Annual Meeting of the American Studies Association: Emergence
Sprache des Tagungstitel:
Englisch
Original Kurzfassung:
In the late 1910s and early 1920s, in a time of great changes, turmoil and new beginnings after World War I the Black nationalist Garvey movement swept the country. For decades after Garveyism had again vanished from the forefront of historical events in the 1930s, the Garvey movement had been conceived of as a phenomenon predominantly of the industrialized urban North. It was seen as a movement born out of the tensions that the Black migrants to Northern cities experienced; and it was seen as a result of the frustration and assertiveness of the New Negro, who showed a strong awareness for the discrepancy of having fought a war overseas to make the ?World Safe for Democracy? and who was denied the full and equal participation in the allegedly first and foremost Democracy on this globe.
Since the 1990s and especially since the early 2000s Garveyism came to be seen as deeply entrenched in the Black Belt of the former Confederacy, at least to the same amount as it was perceived as an urban, northern phenomenon. In contrast to the new experiences that came with migration northward, Blacks had been living in the rural South for generations, working on the cotton fields on the great plantations before and after emancipation and having built communities before and after emancipation.

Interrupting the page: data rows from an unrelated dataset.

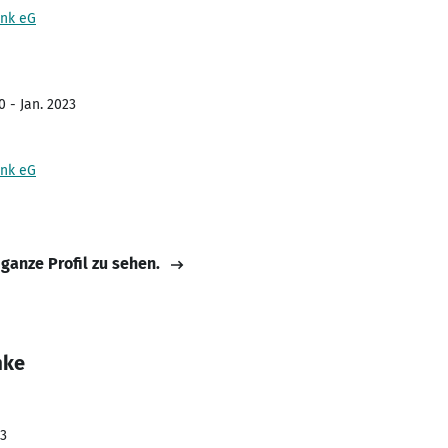
ank eG
0 - Jan. 2023
ank eG
 ganze Profil zu sehen.
mke
23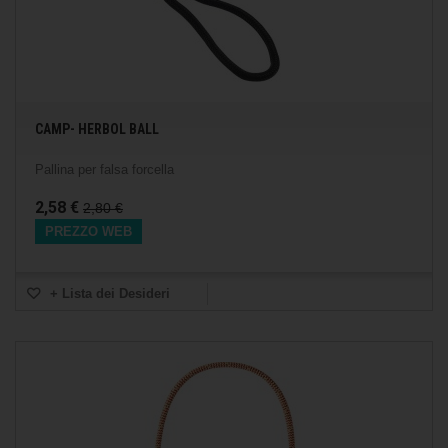
CAMP- HERBOL BALL
Pallina per falsa forcella
2,58 €
2,80 €
PREZZO WEB
+ Lista dei Desideri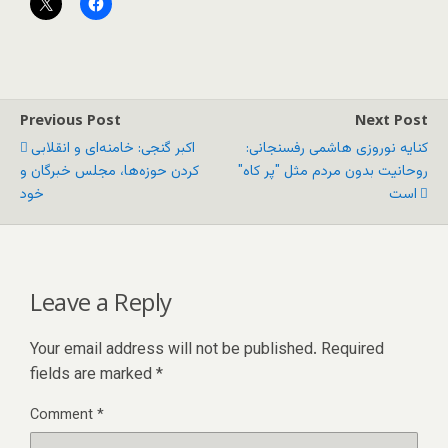
Previous Post
Next Post
کنایه نوروزی هاشمی رفسنجانی:
اکبر گنجی: خامنه‌ای و انقلابی
روحانیت بدون مردم مثل "پر کاه"
کردن حوزه‌ها، مجلس خبرگان و
است
خود
Leave a Reply
Your email address will not be published.
Required
fields are marked
*
Comment
*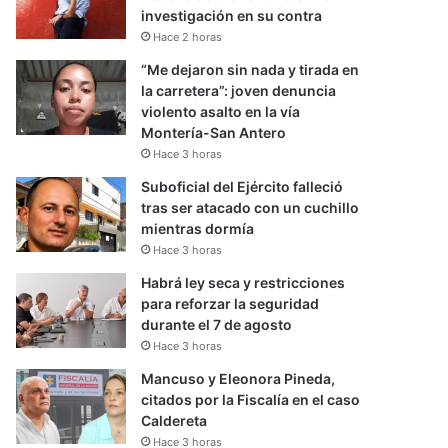
investigación en su contra
Hace 2 horas
“Me dejaron sin nada y tirada en
la carretera”: joven denuncia
violento asalto en la vía
Montería-San Antero
Hace 3 horas
Suboficial del Ejército falleció
tras ser atacado con un cuchillo
mientras dormía
Hace 3 horas
Habrá ley seca y restricciones
para reforzar la seguridad
durante el 7 de agosto
Hace 3 horas
Mancuso y Eleonora Pineda,
citados por la Fiscalía en el caso
Caldereta
Hace 3 horas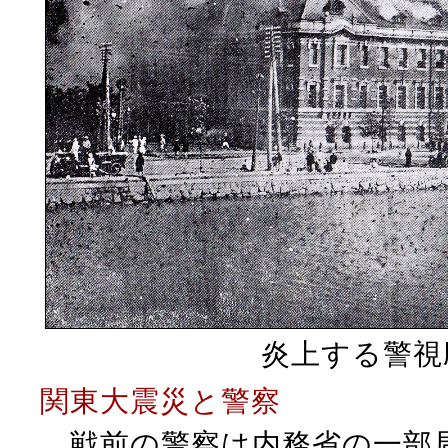
炎上する警視庁
関東大震災と警察
戦前の警察は内務省の一部局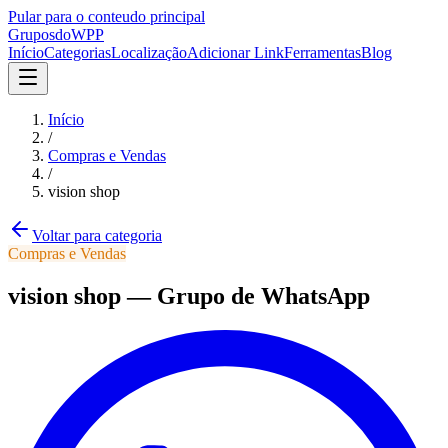
Pular para o conteudo principal
Grupos
doWPP
Início
Categorias
Localização
Adicionar Link
Ferramentas
Blog
Início
/
Compras e Vendas
/
vision shop
Voltar para categoria
Compras e Vendas
vision shop
—
Grupo
de WhatsApp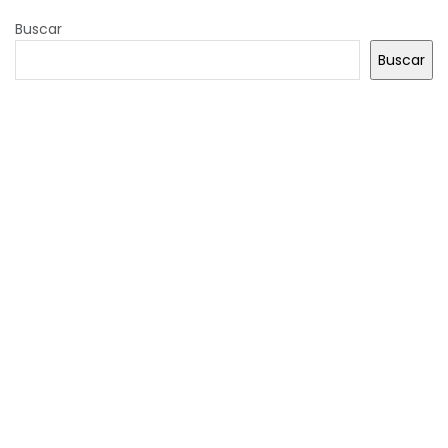
Buscar
Buscar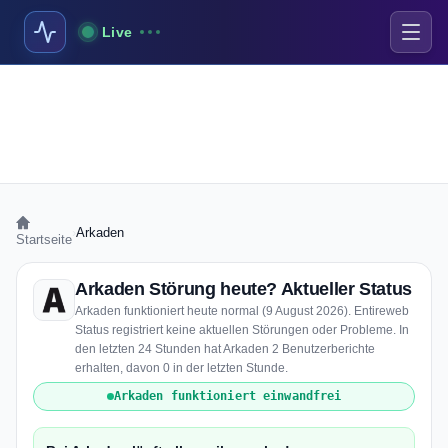
Live
›
Arkaden
Startseite
Arkaden Störung heute? Aktueller Status
Arkaden funktioniert heute normal (9 August 2026). Entireweb
Status registriert keine aktuellen Störungen oder Probleme. In
den letzten 24 Stunden hat Arkaden 2 Benutzerberichte
erhalten, davon 0 in der letzten Stunde.
Arkaden funktioniert einwandfrei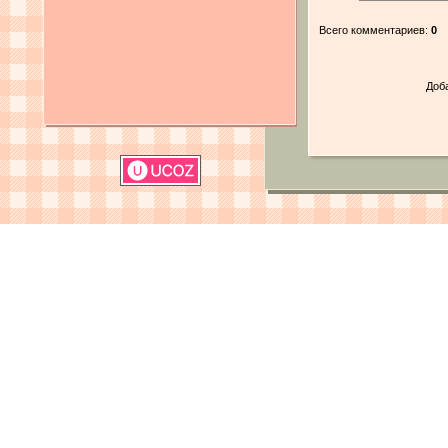
Всего комментариев:
0
Доб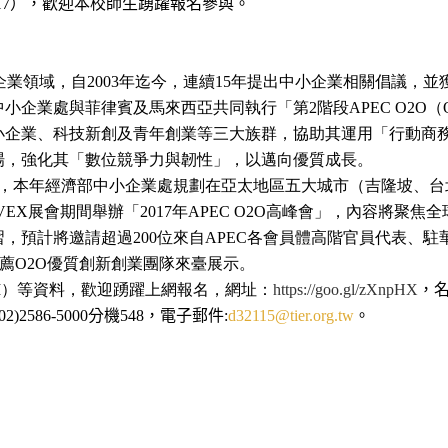
），歡迎本校師生踴躍報名參與。
17
企業領域，自
年迄今，連續
年提出中小企業相關倡議，並
2003
15
中小企業處與菲律賓及馬來西亞共同執行「第
階段
（
2
APEC O2O
小企業、科技新創及青年創業等三大族群，協助其運用「行動商
場，強化其「數位競爭力與韌性」，以邁向優質成長。
，本年
經濟部中小企業處規劃在亞太地區五大城市（吉隆坡、台
展會期間舉辦「
年
高峰會」，內容將聚焦全
oVEX
2017
APEC O2O
習，預計將邀請超過
位來自
各會員體高階官員代表、駐
200
APEC
薦
優質創新創業團隊來臺展示。
O2O
）等資料，歡迎踴躍上網報名，網址：
，
M
https://goo.gl/zXnpHX
分機
，電子郵件
。
(02)2586-5000
548
:
d32115@tier.org.tw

Yet, the state with the greatest amount of UNIA Divisions in relation to its black population, was West Virginia, which boasted 51 UNIA divisions with a dense organizational infrastructure in this largely rural region. Therefore, this area can be seen as a third hotbed of Garveyism. In taking a look on West Virginian Garveyism, we will be able to refine our understanding of the Garvey movement. Furthermore, we will get insights in the meaning of Garveyism and the emergence of Black nationalism in a specific Appalachian environment and we can interpret the meaning of West Virginian Garveyism in the context of the development of Black nationalism in the US.